Zatem czy Polska dobrze realizuje dziś koncepcję polskiej polityki wschodniej, którą pół wieku temu sformułował Jerzy Giedroyc?
Tu powiem bardzo krótko. Przypomnijmy jedynie kilka pryncypiów. Jerzy Giedroyc podkreślał konieczność dobrych stosunków z Rosją, ale z Rosją demokratyczną! Ale dalej już stawiał na konieczność jak najbliższej współpracy i sojuszu z krajami ULB. A co znaczy ten już nieco zapomniany skrót ULB? – znowu to samo: Ukraina-Litwa-Białoruś!
- rozmawiał Adam Tycner
Stypendia dla demokratycznej elity
W 2006 roku po wyborach prezydenckich na Białorusi, które w zgodnej opinii organizacji opozycyjnych i obserwatorów OBWE zostały sfałszowane, w kraju wybuchły protesty. Władze odpowiedziały na nie represjami. Niemal trzystu studentów, którzy uczestniczyli w kampaniach wyborczych opozycyjnych kandydatów lub brali udział w demonstracjach, zostało relegowanych z białoruskich uniwersytetów.
W odpowiedzi na te działania powstał polski Program Stypendialny im. Konstantego Kalinowskiego.
Od samego początku koordynacją programu zajmuje się Studium Europy Wschodniej Uniwersytetu Warszawskiego, którego dyrektorem jest Jan Malicki. Przez ostatnie osiem lat dzięki programowi do Polski przyjechało na studia niemal pięciuset białoruskich stypendystów, którzy ze względu na poglądy lub opozycyjną działalność rodziców nie mogą uczyć się w swoim kraju. Równolegle Studium Europy Wschodniej prowadzi program stypendialny dla młodych naukowców z krajów byłego ZSRR i kandydatów na Studia Wschodnie na Uniwersytecie Warszawskim. Co roku około połowy słuchaczy Studiów Wschodnich stanowią obcokrajowcy z Europy Środkowej i Wschodniej, Azji Centralnej i Kaukazu.
To ważna inicjatywa, bo jak podkreśla Jan Malicki, kształcenie w Polsce młodych ludzi z tamtych krajów jest pewną i niezawodną inwestycją.

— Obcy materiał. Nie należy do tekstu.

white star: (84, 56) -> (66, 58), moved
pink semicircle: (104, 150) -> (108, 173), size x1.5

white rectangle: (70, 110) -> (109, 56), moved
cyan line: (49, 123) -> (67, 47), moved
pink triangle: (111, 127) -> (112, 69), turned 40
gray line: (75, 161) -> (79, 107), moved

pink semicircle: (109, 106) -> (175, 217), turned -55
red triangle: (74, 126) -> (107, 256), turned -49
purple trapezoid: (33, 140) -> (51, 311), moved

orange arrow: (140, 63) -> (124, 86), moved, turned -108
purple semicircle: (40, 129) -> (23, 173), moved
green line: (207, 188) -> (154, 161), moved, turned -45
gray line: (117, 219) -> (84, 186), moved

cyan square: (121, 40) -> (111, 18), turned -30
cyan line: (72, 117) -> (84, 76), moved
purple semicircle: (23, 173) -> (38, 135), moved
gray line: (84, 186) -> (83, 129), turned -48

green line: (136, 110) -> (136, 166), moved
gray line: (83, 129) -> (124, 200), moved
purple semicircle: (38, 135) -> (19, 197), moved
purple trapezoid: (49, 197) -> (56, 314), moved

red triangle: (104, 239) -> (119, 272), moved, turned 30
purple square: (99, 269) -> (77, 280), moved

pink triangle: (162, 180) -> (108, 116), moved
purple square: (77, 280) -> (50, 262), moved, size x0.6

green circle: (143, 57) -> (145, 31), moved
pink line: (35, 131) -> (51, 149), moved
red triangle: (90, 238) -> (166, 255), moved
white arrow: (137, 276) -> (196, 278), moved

Historia Studium Europy Wschodniej sięga 1981 roku. Powstało wówczas redagowane m.in. przez Jerzego Targalskiego, Andrzeja Ananicza i Jana Malickiego podziemne czasopismo „Obóz" poświęcone problemom narodów obozu komunistycznego. Dwa lata później środowisko współtworzące „Obóz" utworzyło podziemny Instytut Europy Wschodniej, którego działalność ze względu na trudności, jakie napotykała konspiracyjna instytucja naukowa, została wkrótce wstrzymana.

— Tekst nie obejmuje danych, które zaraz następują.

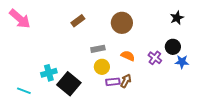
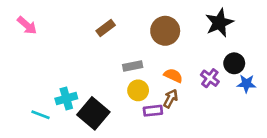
black star: (177, 18) -> (219, 23), moved, size x1.5
pink arrow: (20, 19) -> (27, 25), size x0.7
brown arrow: (126, 81) -> (171, 99), moved
cyan line: (24, 91) -> (41, 115), moved

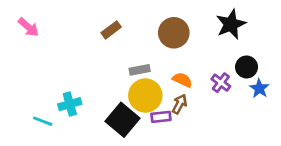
blue star: (246, 84) -> (259, 88), turned 30
yellow circle: (138, 90) -> (145, 96), size x1.5
black square: (93, 113) -> (123, 120), moved

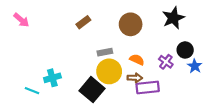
brown arrow: (180, 104) -> (135, 78), turned 64
purple rectangle: (161, 117) -> (148, 87), moved, size x1.5

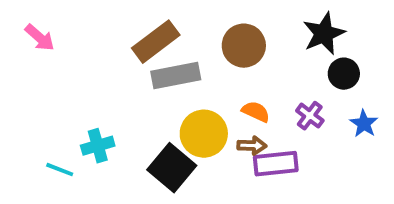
brown rectangle: (83, 22) -> (156, 42), size x1.6
black circle: (185, 50) -> (344, 74), moved
gray rectangle: (105, 52) -> (176, 76), moved, size x1.6

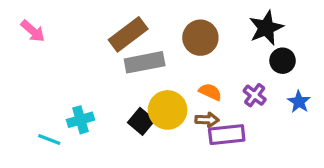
black square: (172, 168) -> (141, 121), moved, size x0.7

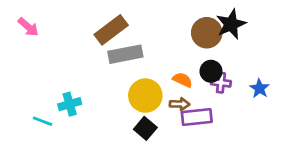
brown circle: (200, 38) -> (207, 33), moved
black circle: (283, 61) -> (211, 71), moved
purple cross: (255, 95) -> (221, 83), turned -30
black square: (141, 121) -> (145, 128), moved

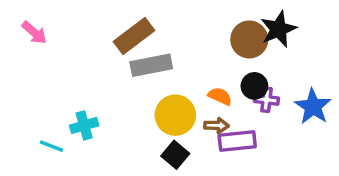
blue star: (260, 88) -> (313, 107), size x1.5

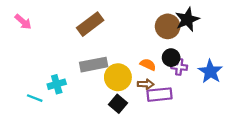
gray rectangle: (151, 65) -> (94, 65), moved

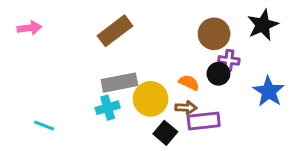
black star: (187, 19) -> (263, 25), moved
pink arrow: (23, 22) -> (29, 28), turned -48
purple cross: (179, 67) -> (229, 60), moved
cyan cross: (57, 84) -> (108, 108), moved
black square: (118, 104) -> (165, 133), moved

Po 1989 roku środowisko współtworzące „Obóz" i Instytut Europy Wschodniej rozpoczęło działalność akademicką. Andrzej Ananicz, Jan Malicki i Tadeusz Majda założyli Seminarium Problemów Narodowościowych Związku Radzieckiego i Europy Środkowo-Wschodniej, które z czasem przekształciło się w Studium Europy Wschodniej. Na jego czele od początku stoi Jan Malicki. Od końca lat 90. Studium kształci specjalistów do spraw wschodnich, a jego absolwenci pracują w polskich i międzynarodowych instytucjach państwowych i przedsiębiorstwach, które współpracują ze wschodnimi partnerami biznesowymi.